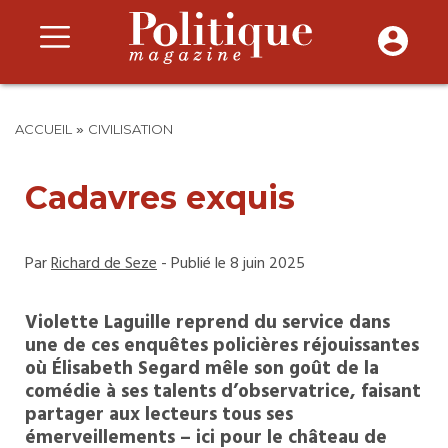
»
ACCUEIL
CIVILISATION
Cadavres exquis
Par
Richard de Seze
- Publié le 8 juin 2025
Violette Laguille reprend du service dans
une de ces enquêtes policières réjouissantes
où Élisabeth Segard mêle son goût de la
comédie à ses talents d’observatrice, faisant
partager aux lecteurs tous ses
émerveillements – ici pour le château de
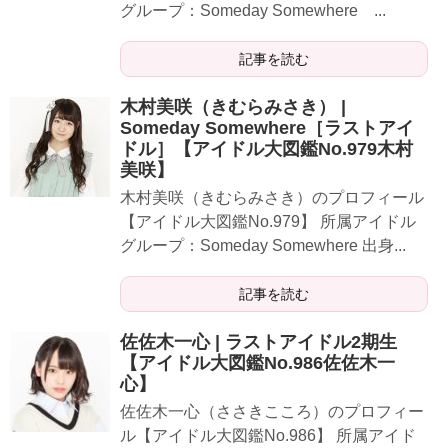
グループ：Someday Somewhere ...
記事を読む
木村美咲（きむらみさき） |
Someday Somewhere［ラストアイ
ドル］【アイドル大図鑑No.979木村
美咲】
​​​木村美咲（きむらみさき）のプロフィール
【アイドル大図鑑No.979】 所属アイドル
グループ：Someday Somewhere 出身...
記事を読む
佐佐木一心 | ラストアイドル2期生
【アイドル大図鑑No.986佐佐木一
心】
佐佐木一心（ささきこころ）のプロフィー
ル【アイドル大図鑑No.986】 所属アイド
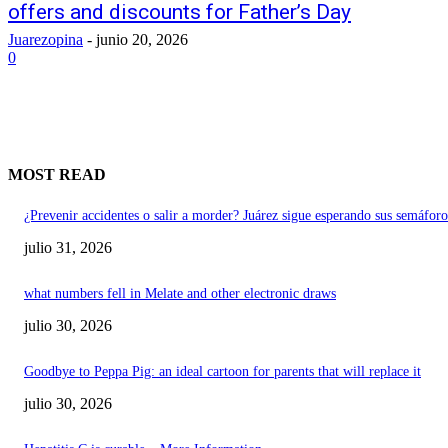
offers and discounts for Father’s Day
Juarezopina
-
junio 20, 2026
0
MOST READ
¿Prevenir accidentes o salir a morder? Juárez sigue esperando sus semáforo
julio 31, 2026
what numbers fell in Melate and other electronic draws
julio 30, 2026
Goodbye to Peppa Pig: an ideal cartoon for parents that will replace it
julio 30, 2026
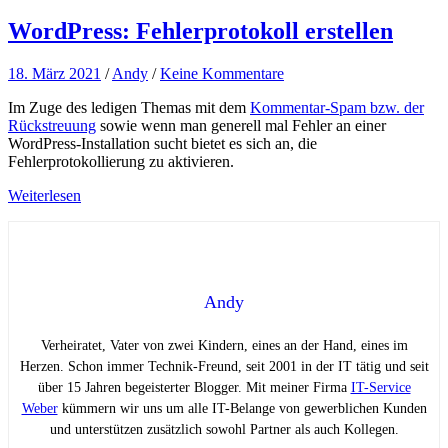
WordPress: Fehlerprotokoll erstellen
18. März 2021
/
Andy
/
Keine Kommentare
Im Zuge des ledigen Themas mit dem
Kommentar-Spam bzw. der
Rückstreuung
sowie wenn man generell mal Fehler an einer
WordPress-Installation sucht bietet es sich an, die
Fehlerprotokollierung zu aktivieren.
Weiterlesen
Andy
Verheiratet, Vater von zwei Kindern, eines an der Hand, eines im
Herzen. Schon immer Technik-Freund, seit 2001 in der IT tätig und seit
über 15 Jahren begeisterter Blogger. Mit meiner Firma
IT-Service
Weber
kümmern wir uns um alle IT-Belange von gewerblichen Kunden
und unterstützen zusätzlich sowohl Partner als auch Kollegen.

**********

Copy out, in full, each line above that has the word "佐佐木一心" in it.

» **Exercise solution**
佐佐木一心 | ラストアイドル2期生
佐佐木一心（ささきこころ）のプロフィー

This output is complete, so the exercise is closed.